E as propostas, que nela nos são apresentadas,
sugerem-nos que há diferentes modos e níveis de cultivar
a esperança da reconciliação quando há problemas.

3. Todos o saberemos, até por experiência própria:
da família à paróquia, nos seminários e nas comunidades religiosas,
mas também nos lugares de trabalho e nas instituições civis,
a vida compreende a regulação das tensões, quase sempre existentes.
De facto, a vida comunitária é exigente no campo das relações humanas.
Jean-Pierre Legauy, organista cego, disse-nos um dia aqui no seminário:
«Os problemas não são automáticos, mas nem sempre se podem evitar.
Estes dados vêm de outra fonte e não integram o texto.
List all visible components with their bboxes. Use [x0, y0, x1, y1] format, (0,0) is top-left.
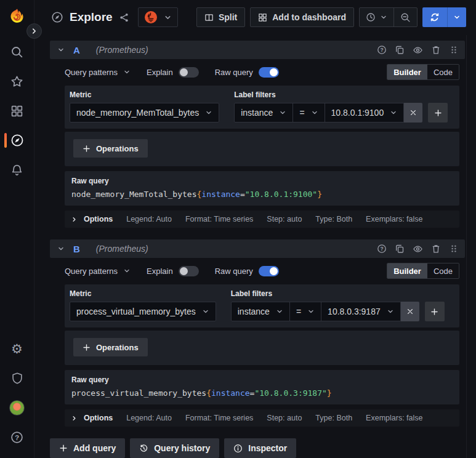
toggle-knob [180, 68, 188, 76]
add-filter-button[interactable] [428, 103, 448, 123]
options-type: Type: Both [315, 215, 352, 223]
chevron-down-icon [311, 109, 318, 116]
raw-query-toggle[interactable] [259, 266, 279, 276]
sidebar-item-search[interactable] [0, 37, 34, 66]
run-query-button[interactable] [422, 7, 447, 27]
explore-query-area: A (Prometheus) ? Query patterns [50, 41, 465, 458]
raw-query-toggle[interactable] [259, 67, 279, 78]
query-help-icon[interactable]: ? [377, 244, 387, 254]
plus-icon [83, 145, 91, 153]
raw-query-label: Raw query [215, 68, 253, 77]
run-query-interval-dropdown[interactable] [447, 7, 466, 27]
add-query-label: Add query [73, 443, 116, 453]
query-patterns-label: Query patterns [65, 68, 118, 77]
filter-value-select[interactable]: 10.8.0.1:9100 [325, 103, 405, 123]
sidebar-item-help[interactable]: ? [0, 422, 34, 452]
refresh-icon [430, 12, 440, 22]
search-icon [10, 46, 23, 58]
options-expander[interactable]: Options [71, 215, 113, 223]
sidebar-item-profile[interactable] [0, 393, 34, 422]
datasource-picker[interactable] [138, 7, 178, 27]
builder-mode-option[interactable]: Builder [387, 263, 427, 278]
duplicate-query-icon[interactable] [395, 45, 405, 55]
sidebar-item-explore[interactable] [0, 126, 34, 155]
builder-mode-option[interactable]: Builder [387, 65, 427, 79]
code-mode-option[interactable]: Code [427, 263, 459, 278]
inspector-button[interactable]: Inspector [224, 438, 296, 458]
gear-icon: ⚙ [11, 342, 23, 355]
chevron-down-icon [164, 14, 172, 22]
filter-operator-select[interactable]: = [289, 302, 321, 321]
filter-operator-select[interactable]: = [292, 103, 325, 123]
chevron-down-icon [276, 308, 283, 315]
options-type: Type: Both [315, 414, 352, 422]
raw-query-preview: Raw query node_memory_MemTotal_bytes{ins… [65, 171, 459, 206]
collapse-chevron-icon[interactable] [57, 46, 65, 54]
top-nav: Explore S [35, 0, 476, 34]
add-filter-button[interactable] [425, 302, 445, 321]
query-patterns-label: Query patterns [65, 267, 118, 276]
metric-select[interactable]: process_virtual_memory_bytes [70, 302, 216, 321]
run-query-button-group [422, 7, 466, 27]
sidebar-item-configuration[interactable]: ⚙ [0, 334, 34, 363]
remove-filter-button[interactable] [401, 302, 419, 321]
raw-query-preview: Raw query process_virtual_memory_bytes{i… [65, 370, 459, 404]
duplicate-query-icon[interactable] [395, 244, 405, 254]
code-rbrace: } [327, 388, 332, 398]
query-help-icon[interactable]: ? [377, 45, 387, 55]
filter-key-select[interactable]: instance [231, 302, 290, 321]
zoom-out-button[interactable] [393, 8, 417, 26]
filter-value-select[interactable]: 10.8.0.3:9187 [321, 302, 401, 321]
filter-value: 10.8.0.3:9187 [328, 307, 381, 316]
raw-query-label: Raw query [215, 267, 253, 276]
share-icon[interactable] [119, 12, 129, 23]
metric-select[interactable]: node_memory_MemTotal_bytes [70, 103, 219, 123]
compass-icon [10, 134, 24, 147]
sidebar-item-starred[interactable] [0, 66, 34, 96]
drag-handle-icon[interactable] [449, 45, 459, 55]
collapse-chevron-icon[interactable] [57, 245, 65, 252]
options-exemplars: Exemplars: false [366, 215, 422, 223]
time-range-picker[interactable] [360, 8, 393, 26]
hide-query-eye-icon[interactable] [413, 244, 423, 254]
drag-handle-icon[interactable] [449, 244, 459, 254]
add-operations-button[interactable]: Operations [73, 139, 148, 158]
raw-query-code: process_virtual_memory_bytes{instance="1… [71, 388, 453, 398]
add-operations-button[interactable]: Operations [73, 338, 148, 356]
query-datasource-label: (Prometheus) [96, 244, 148, 254]
sidebar-item-dashboards[interactable] [0, 96, 34, 126]
code-string-value: "10.8.0.3:9187" [254, 388, 326, 398]
remove-filter-button[interactable] [404, 103, 422, 123]
query-row-header[interactable]: B (Prometheus) ? [50, 239, 465, 258]
sidebar-item-server-admin[interactable] [0, 363, 34, 393]
query-patterns-dropdown[interactable]: Query patterns [65, 68, 131, 77]
raw-query-preview-label: Raw query [71, 177, 453, 185]
metric-label: Metric [70, 90, 219, 99]
query-row-header[interactable]: A (Prometheus) ? [50, 41, 465, 59]
explain-toggle[interactable] [179, 67, 199, 78]
add-query-button[interactable]: Add query [50, 438, 125, 458]
code-label-key: instance [211, 388, 250, 398]
remove-query-trash-icon[interactable] [431, 244, 441, 254]
remove-query-trash-icon[interactable] [431, 45, 441, 55]
filter-key-value: instance [241, 108, 273, 118]
operations-label: Operations [96, 343, 139, 352]
grafana-logo[interactable] [8, 7, 26, 26]
split-button[interactable]: Split [196, 7, 245, 27]
query-options-bar: Options Legend: Auto Format: Time series… [65, 211, 459, 228]
filter-key-select[interactable]: instance [234, 103, 293, 123]
clock-icon [366, 12, 376, 22]
sidebar: ⚙ ? [0, 0, 34, 458]
query-history-button[interactable]: Query history [130, 438, 219, 458]
explain-toggle[interactable] [179, 266, 199, 276]
options-expander[interactable]: Options [71, 414, 113, 422]
query-patterns-dropdown[interactable]: Query patterns [65, 267, 131, 276]
add-to-dashboard-button[interactable]: Add to dashboard [250, 7, 354, 27]
chevron-down-icon [307, 308, 315, 315]
code-mode-option[interactable]: Code [427, 65, 459, 79]
explain-label: Explain [147, 267, 173, 276]
sidebar-item-alerting[interactable] [0, 155, 34, 185]
sidebar-expand-button[interactable] [26, 23, 42, 39]
options-label: Options [84, 215, 113, 223]
hide-query-eye-icon[interactable] [413, 45, 423, 55]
O mais importante é resolvê-los com sabedoria.
E, tanto para os evitar como para os resolver,
há que implementar o respeito pelas competências».

4. Nesta medida, não podemos ser ingénuos,
imaginando que a vida se poderia fazer sem problemas.
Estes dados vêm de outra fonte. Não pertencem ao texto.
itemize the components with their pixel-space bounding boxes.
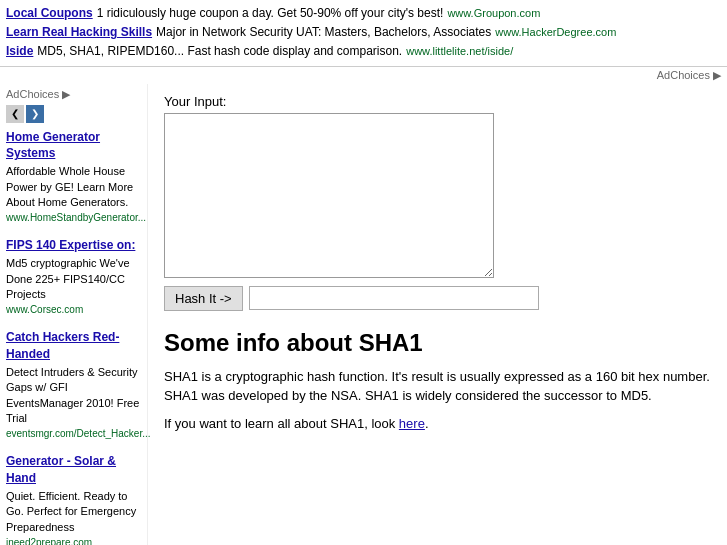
page-wrapper: Local Coupons 1 ridiculously huge coupon… [0,0,727,545]
sidebar-ad-2: FIPS 140 Expertise on: Md5 cryptographic… [6,237,141,315]
info-paragraph-2-suffix: . [425,416,429,431]
sidebar-ad-1-desc: Affordable Whole House Power by GE! Lear… [6,165,133,208]
top-ad-3-url[interactable]: www.littlelite.net/iside/ [406,43,513,61]
input-label: Your Input: [164,94,711,109]
sidebar-ad-4-title[interactable]: Generator - Solar & Hand [6,453,141,487]
sidebar-ad-1-title[interactable]: Home Generator Systems [6,129,141,163]
sidebar-ad-4: Generator - Solar & Hand Quiet. Efficien… [6,453,141,545]
hash-row: Hash It -> [164,286,711,311]
sidebar-prev-button[interactable]: ❮ [6,105,24,123]
text-input[interactable] [164,113,494,278]
top-ad-row-3: Iside MD5, SHA1, RIPEMD160... Fast hash … [6,42,721,61]
sidebar-ad-1: Home Generator Systems Affordable Whole … [6,129,141,224]
info-paragraph-1: SHA1 is a cryptographic hash function. I… [164,367,711,406]
info-section: Some info about SHA1 SHA1 is a cryptogra… [164,329,711,434]
sidebar-next-button[interactable]: ❯ [26,105,44,123]
info-paragraph-2: If you want to learn all about SHA1, loo… [164,414,711,434]
main-layout: AdChoices ▶ ❮ ❯ Home Generator Systems A… [0,84,727,545]
top-ad-row-2: Learn Real Hacking Skills Major in Netwo… [6,23,721,42]
sidebar-ad-2-title[interactable]: FIPS 140 Expertise on: [6,237,141,254]
top-ad-1-title[interactable]: Local Coupons [6,4,93,23]
top-ad-1-desc: 1 ridiculously huge coupon a day. Get 50… [97,4,444,23]
top-ad-3-desc: MD5, SHA1, RIPEMD160... Fast hash code d… [37,42,402,61]
info-paragraph-2-prefix: If you want to learn all about SHA1, loo… [164,416,399,431]
top-ad-2-title[interactable]: Learn Real Hacking Skills [6,23,152,42]
main-content: Your Input: Hash It -> Some info about S… [148,84,727,545]
top-ad-row-1: Local Coupons 1 ridiculously huge coupon… [6,4,721,23]
sidebar-ad-3-url[interactable]: eventsmgr.com/Detect_Hacker... [6,428,141,439]
top-ad-2-url[interactable]: www.HackerDegree.com [495,24,616,42]
sidebar: AdChoices ▶ ❮ ❯ Home Generator Systems A… [0,84,148,545]
hash-button[interactable]: Hash It -> [164,286,243,311]
hash-output-field[interactable] [249,286,539,310]
top-ads-bar: Local Coupons 1 ridiculously huge coupon… [0,0,727,67]
sidebar-adchoices-label[interactable]: AdChoices ▶ [6,88,70,101]
sidebar-ad-3-desc: Detect Intruders & Security Gaps w/ GFI … [6,366,139,424]
sidebar-nav-arrows: ❮ ❯ [6,105,141,123]
sidebar-ad-4-url[interactable]: ineed2prepare.com [6,537,141,545]
sidebar-ad-4-desc: Quiet. Efficient. Ready to Go. Perfect f… [6,490,136,533]
sidebar-ad-2-url[interactable]: www.Corsec.com [6,304,141,315]
top-ad-1-url[interactable]: www.Groupon.com [447,5,540,23]
top-ad-3-title[interactable]: Iside [6,42,33,61]
sidebar-ad-2-desc: Md5 cryptographic We've Done 225+ FIPS14… [6,257,130,300]
adchoices-top: AdChoices ▶ [0,67,727,84]
sidebar-ad-3-title[interactable]: Catch Hackers Red-Handed [6,329,141,363]
sidebar-adchoices: AdChoices ▶ [6,88,141,101]
sidebar-ad-3: Catch Hackers Red-Handed Detect Intruder… [6,329,141,439]
sidebar-ad-1-url[interactable]: www.HomeStandbyGenerator... [6,212,141,223]
info-heading: Some info about SHA1 [164,329,711,357]
top-ad-2-desc: Major in Network Security UAT: Masters, … [156,23,491,42]
info-here-link[interactable]: here [399,416,425,431]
Ou que, quando eles aparecem, pensar que tudo é de fácil resolução,
cultivando uma esperança ingénua.
Ezequiel, que se encontrava junto dos exilados na Babilónia,
na sua qualidade de ‘profeta da esperança’,
poderia embarcar num discurso fácil, doce para os ouvidos,
apregoando que o final do desterro estaria próximo.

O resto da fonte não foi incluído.